Though she never explicitly said the album would be a surprise release, subsequent interviews with Jermaine Dupri and two sources familiar with the album's planned distribution confirmed that a digital-first, everything-at-once strategy was in the works. Dupri even went so far as to compare the plan to the way Beyoncé let the fans democratize the typical album rollout. "The challenge with Mariah has always been if I like one record and she likes another, you can never pick a single that satisfies everybody," he said. "If you just did what Beyoncé did, she just gave you 17 singles and you picked which record you like."

But Def Jam, Carey's label, is now telling a different story. According to Laura Swanson, the label's exec VP-media, the album will, in fact, be preceded by a traditional strategy leading up to a "late May" simultaneous digital/physical street date. "Mariah will announce the date and title in advance of the on-sale date," she said, noting that the cover and confirmed tracklist will all be included.

Swanson had initially declined comment for Billboard's cover story before it hit subscribers last Friday (April 25), with Carey's publicity team at PMK-BNC only indicating that the album's initial release date, May 6, was inaccurate. Def Jam Recordings CEO Steve Bartels was unable to provide specific details about the project when asked on multiple occasions for an interview.

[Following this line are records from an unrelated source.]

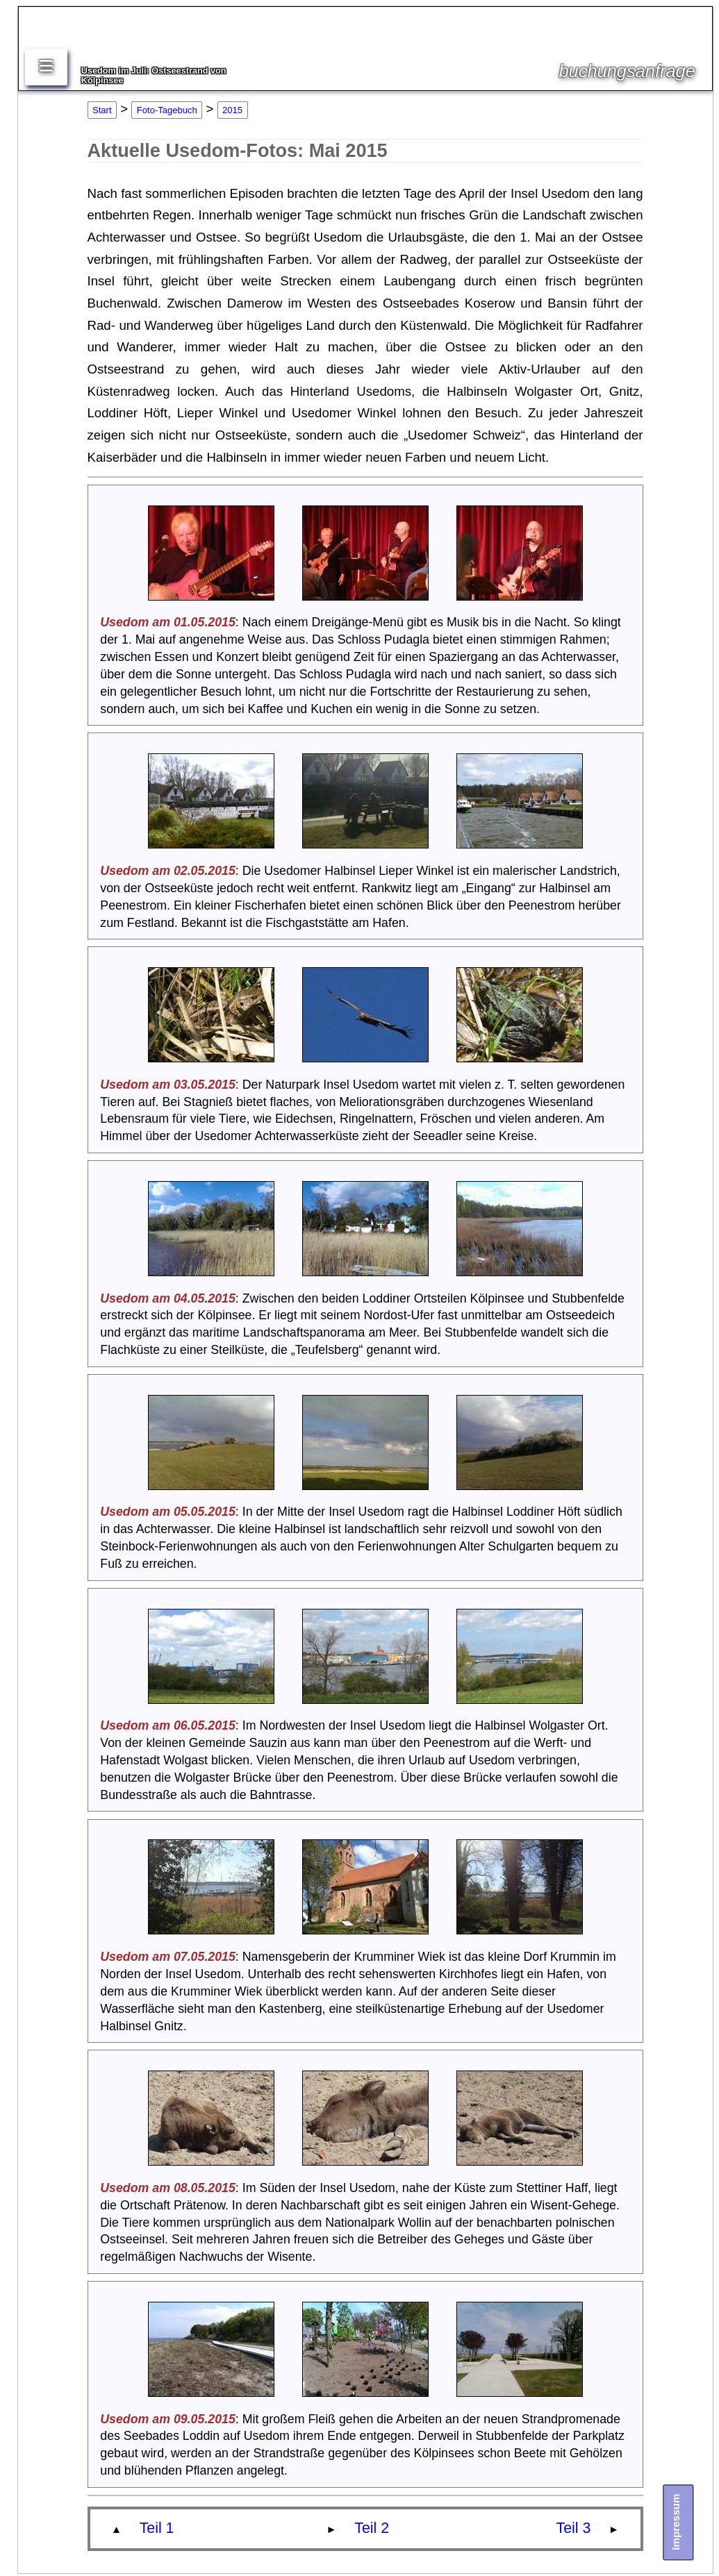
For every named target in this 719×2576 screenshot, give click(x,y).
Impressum (676, 2521)
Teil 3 (573, 2528)
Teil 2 (371, 2528)
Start (102, 110)
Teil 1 (157, 2528)
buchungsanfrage (627, 71)
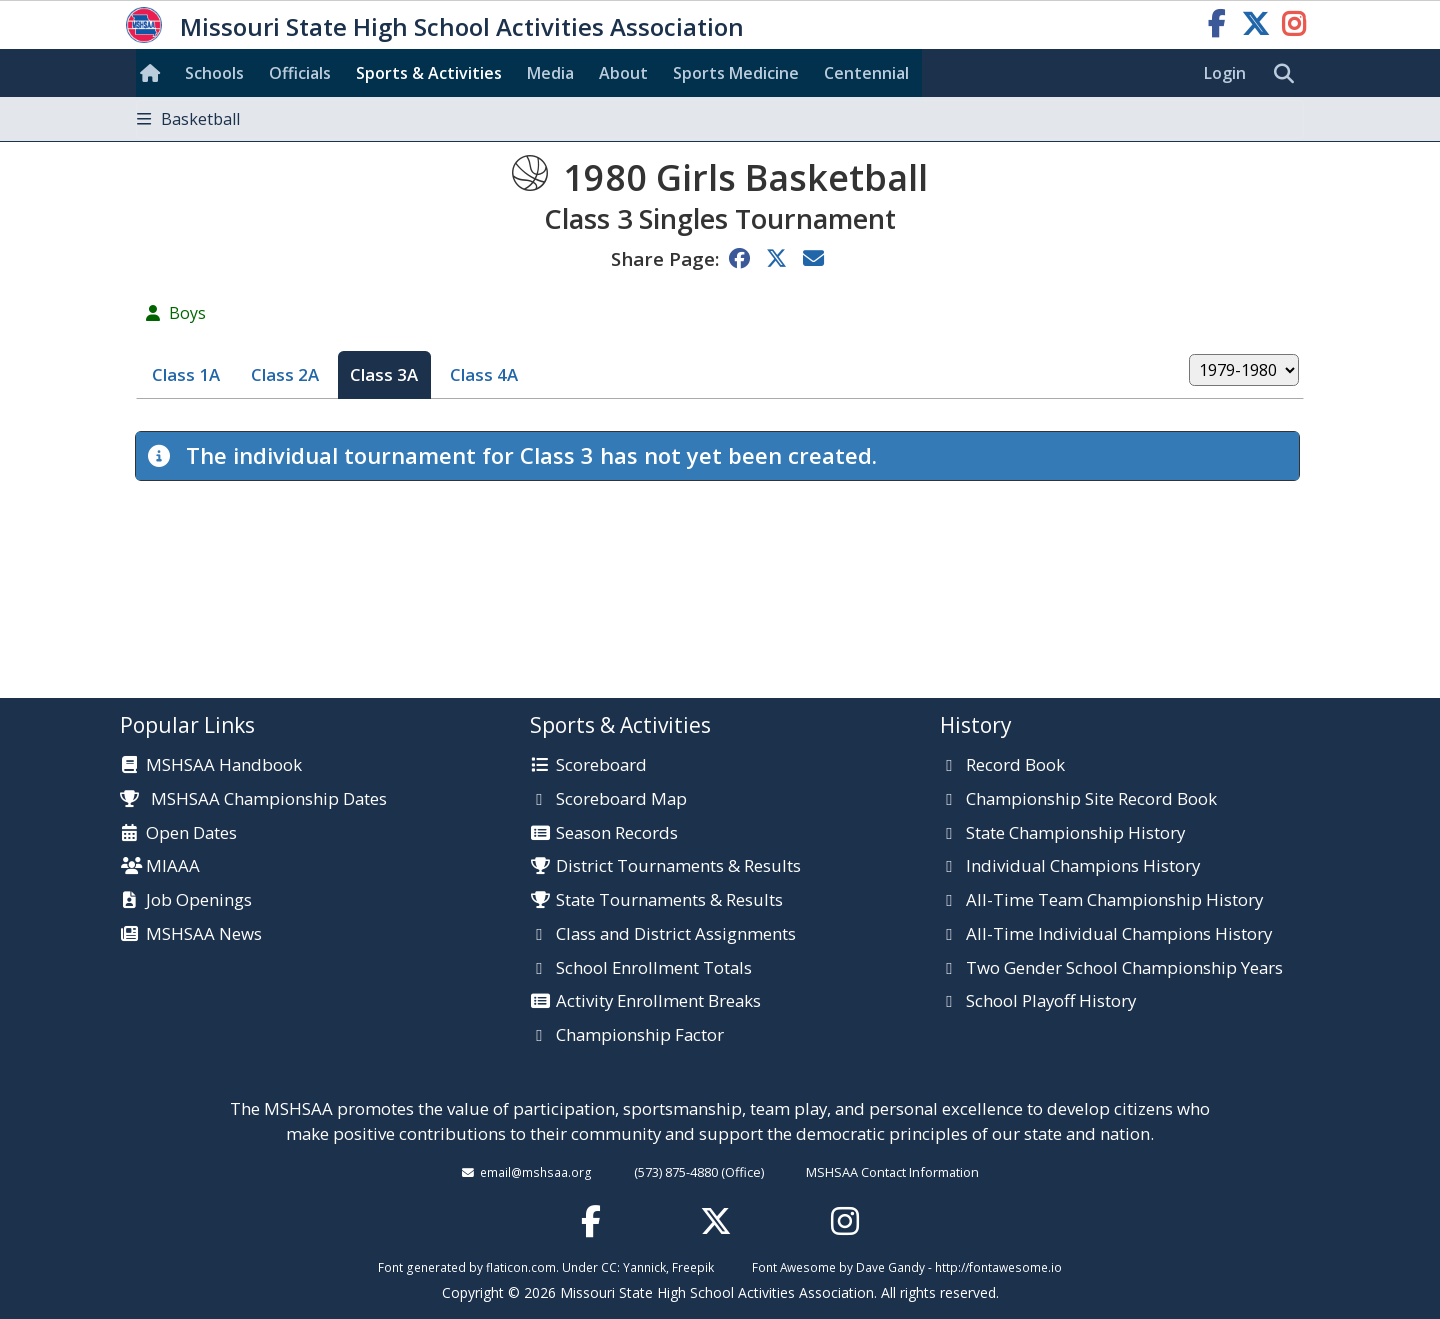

If Def Jam sounds nervous, it's understandable. The album was initially on track for a May 2013 release, before being pushed to July 23 and eventually shelved indefinitely while Carey recuperated from a July 2013 shoulder injury. Though the summer 2013 release date would have capitalized on the momentum from hit Miguel duet "#Beautiful", which peaked at No. 15 on the Hot 100 with sales of 1.2 million copies, the rollout since then has been troubled. "The Art of Letting Go", a song Dupri dubs a "preview track" that was released in November, came and went to little fanfare. And the project's next official single, "You're Mine (Eternal)", stiffed with sales of 56,000 copies and one week on the Hot 100, where it debuted and peaked at No. 88.

As for Carey, she seemed to be relishing the chance to indulge her inner perfectionist with this project, acknowledging that it's been the longest gap between albums. During her April 21 interview with Billboard, Carey seemed to believe that a May 6 release date was still plausible, and that she could still "hand in the master at the very last minute". Indeed, she tweeted over the weekend a picture of a New York City rainbow with the caption "studio break".

"People don't understand, it could be one word, the way I pronounce something, or a keyboard level I want to be raised up in the mix," Carey explained of the prolonged album-tweaking process. "I gave the directive it wasn't done, and that's the way I am. I can't help it because in the past, I had to leave things that bothered me or point certain things out to other people. You would think I would be all about the singles-driven situation, and I am in a way, but with this particular album I want my fans to hear it as a body of work."